The Human Brain and Other Really Big Things

Some systems can only be described by very large numbers. Take the universe, for example. How many galaxies are in the known universe? The best estimate comes from the Hubble eXtreme Deep Field study which suggests somewhere between 100 and 200 billion, although other simulations put the number closer to 500 billion. These are big numbers; in scientific notation they are 1 – 5 x 10^11 (1-5 followed by 11 zeros). But if we go further and consider the number of stars in all those galaxies, we get to a very healthy, very big number. Assume each galaxy has one hundred billion stars (1×10^11; a conservative guess), then the number of stars in the known universe is possibly 1×10^22, and that is without even considering multiverses. What can compare?

hubble-extreme-deep-field    The eXtreme Deep Field. (Credit: NASA, http://1.usa.gov/1eyxs46).

ESO (European Sourthern Observagtory) produced a wonderful video about deep space.  You will enjoy this: http://youtu.be/GsEQ7bcU0n4

Computer engineers deal with large systems, how large? IBM is building a computer based on it’s SyNAPSE chip. The device uses a network of elements, termed neurosynaptic cores, connected in a fashion loosely based on the long-distance wiring of the monkey brain and with cores clustered into brain-inspired regions (http://ibm.co/1zzFJAC).

This is how IBM diagrams the concept (left), along with a diffusion spectrum image (DSI) highlighting the connections between points in the brain of a rhesus monkey. Only a small fraction of the connections are shown. To learn how images like these are made and interpreted, see http://bit.ly/1Ly5rgy.

brain

Ray Kurzweil, currently at Google, summarized IBM’s progress to date (http://bit.ly/1Ly5rgy). Teaming up with Lawrence Livermore Lab, IBM achieved a prototype emulating 53×10^10 neurons and 1.37×10^14 synapses (~100 trillion). Below is the Blue Gene/Q Sequoia supercomputer they used with a rhesus monkey shown to scale in the foreground;

supercomputer

Thinking about supercomputers set me to wonder how big is the human brain? This is not a simple question because there are so many bases on which to make comparisons. Volume is out because supercomputers are just enormous hulks. One has to ask, what is the most meaningful unit of measure? For systems that deal in information, it might be the number of processing units and the connections between them. It also might have something to do with the fundamental mechanisms used to handle information, be they electrical, optical, chemical or other. There are other meaningful units, I am sure, but let’s take these as a starting point.

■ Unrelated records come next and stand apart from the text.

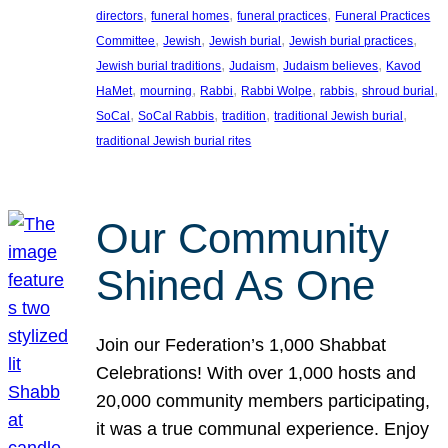
, 
, 
, 
directors
funeral homes
funeral practices
Funeral Practices
, 
, 
, 
, 
Committee
Jewish
Jewish burial
Jewish burial practices
, 
, 
, 
Jewish burial traditions
Judaism
Judaism believes
Kavod
, 
, 
, 
, 
, 
, 
HaMet
mourning
Rabbi
Rabbi Wolpe
rabbis
shroud burial
, 
, 
, 
, 
SoCal
SoCal Rabbis
tradition
traditional Jewish burial
traditional Jewish burial rites
Our Community
Shined As One
Join our Federation’s 1,000 Shabbat
Celebrations! With over 1,000 hosts and
20,000 community members participating,
it was a true communal experience. Enjoy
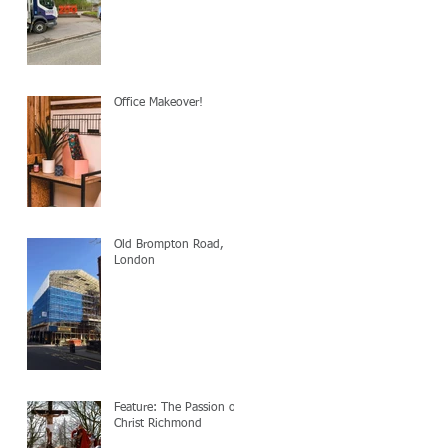
Office Makeover!
Old Brompton Road,
London
Feature: The Passion of
Christ Richmond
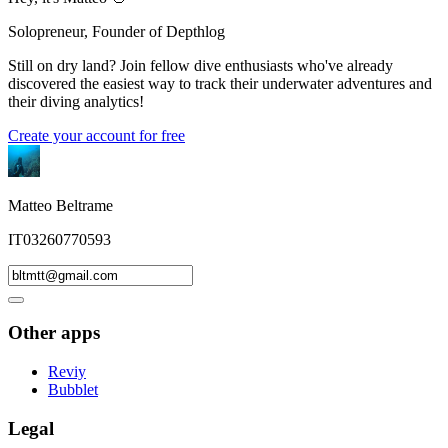
Solopreneur, Founder of Depthlog
Still on dry land? Join fellow dive enthusiasts who've already
discovered the easiest way to track their underwater adventures and
their diving analytics!
Create your account for free
Matteo Beltrame
IT03260770593
Other apps
Reviy
Bubblet
Legal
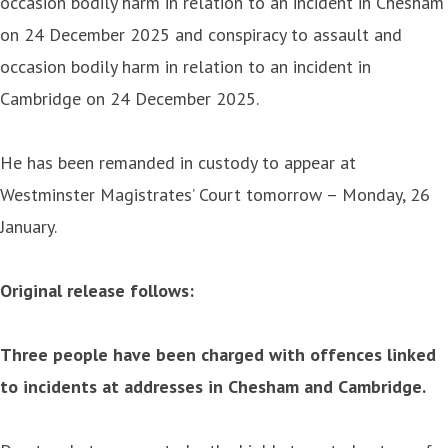
occasion bodily harm in relation to an incident in Chesham
on 24 December 2025 and conspiracy to assault and
occasion bodily harm in relation to an incident in
Cambridge on 24 December 2025.
He has been remanded in custody to appear at
Westminster Magistrates’ Court tomorrow – Monday, 26
January.
Original release follows:
Three people have been charged with offences linked
to incidents at addresses in Chesham and Cambridge.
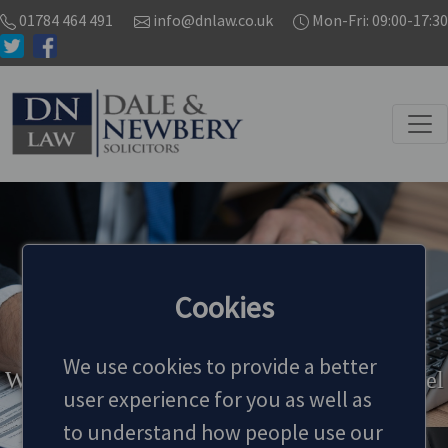
01784 464 491
info@dnlaw.co.uk
Mon-Fri: 09:00-17:30
ABOUT US
Cookies
We use cookies to provide a better
We are dedicated to provide the highest level
user experience for you as well as
of legal services
to understand how people use our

All nervous systems have a cellular design and information is transferred between cells at synapses. So how many synapses are there in the human central nervous system? Good estimates range between 100 trillion and 1,000 trillion; expressed in scientific notion the number is 1X10^14-15. A very large number of connections, on a par with IBM’s finest. Then again,  how many neurotransmitters and transmitter receptors are there and how do they mix and match at individual synapses?  This will add a couple of more orders of magnitude to the equation.  All of this makes it clear that the human brain is a complicated system in the sense that a supercomputer or a universe is complicated, and large on a similar scale. I would argue, however, that the brain is, in addition and perhaps unlike the others,  a complex system and I do not think that the number of synaptic connections gives a meaningful representation of information processing power. We have to add more dimensions because the brain does not run out of tricks when it runs out of synapses and the most important trick is probably the ability to change, i.e. plasticity. Synapses can be added and deleted, they can change strength in response to experience and new connections can be made over short and long distances and old ones broken, as well. This is the stuff of learning. New neurons can be added by the activation of neurostem cells, and in at least one part of the brain, the hippocampus (the transit point for memory consolidation and recall), this happens throughout life. That is part of learning, too. All of this plasticity occurs very rapidly, on a time scale of milliseconds to hours; a rate that leaves the cosmos and Moore’s Law in the dust.

We have talked of three big things, the universe, a supercomputer and the human brain. All three are complicated because of the enormous number of parts. In addition to being complicated, however, the brain is also complex because it is self-assembling and because it is made of tunable elements capable of changing dynamically in response to events both real and imagined. This is the beauty and the advantage of evolving biological systems.